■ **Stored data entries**

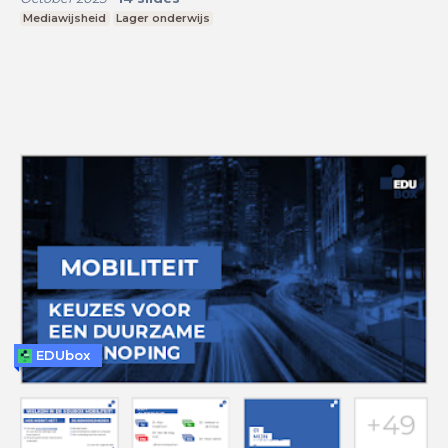
Mediawijsheid
Lager onderwijs
EDUbox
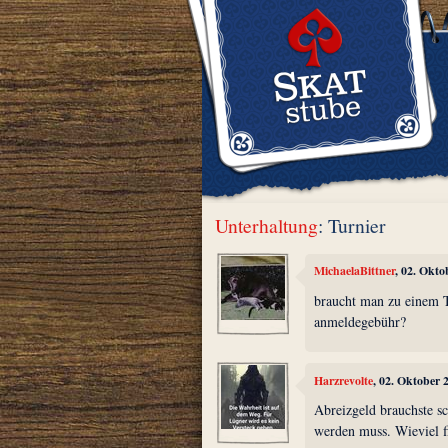
Unterhaltung
: Turnier
MichaelaBittner
, 02. Okto
braucht man zu einem T
anmeldegebühr?
Harzrevolte
, 02. Oktober 
Abreizgeld brauchste sc
werden muss. Wieviel f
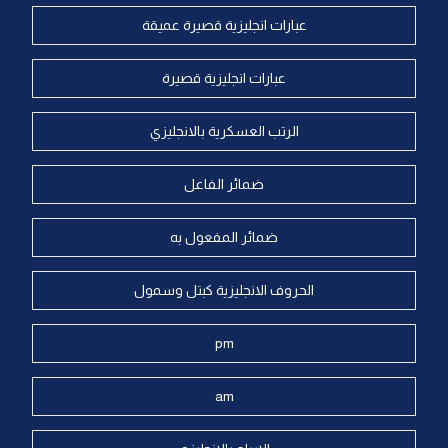
عبارات انجليزية قصيرة عميقة
عبارات انجليزية قصيرة
الرتب العسكرية بالانجليزي
ضمائر الفاعل
ضمائر المفعول به
الحروف الانجليزية كبتل وسمول
pm
am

■ **What needs to be done**
Check each line of the records for "قصيرة" and copy the ones that contain it.

■ **Finished exercise**
عبارات انجليزية قصيرة عميقة
عبارات انجليزية قصيرة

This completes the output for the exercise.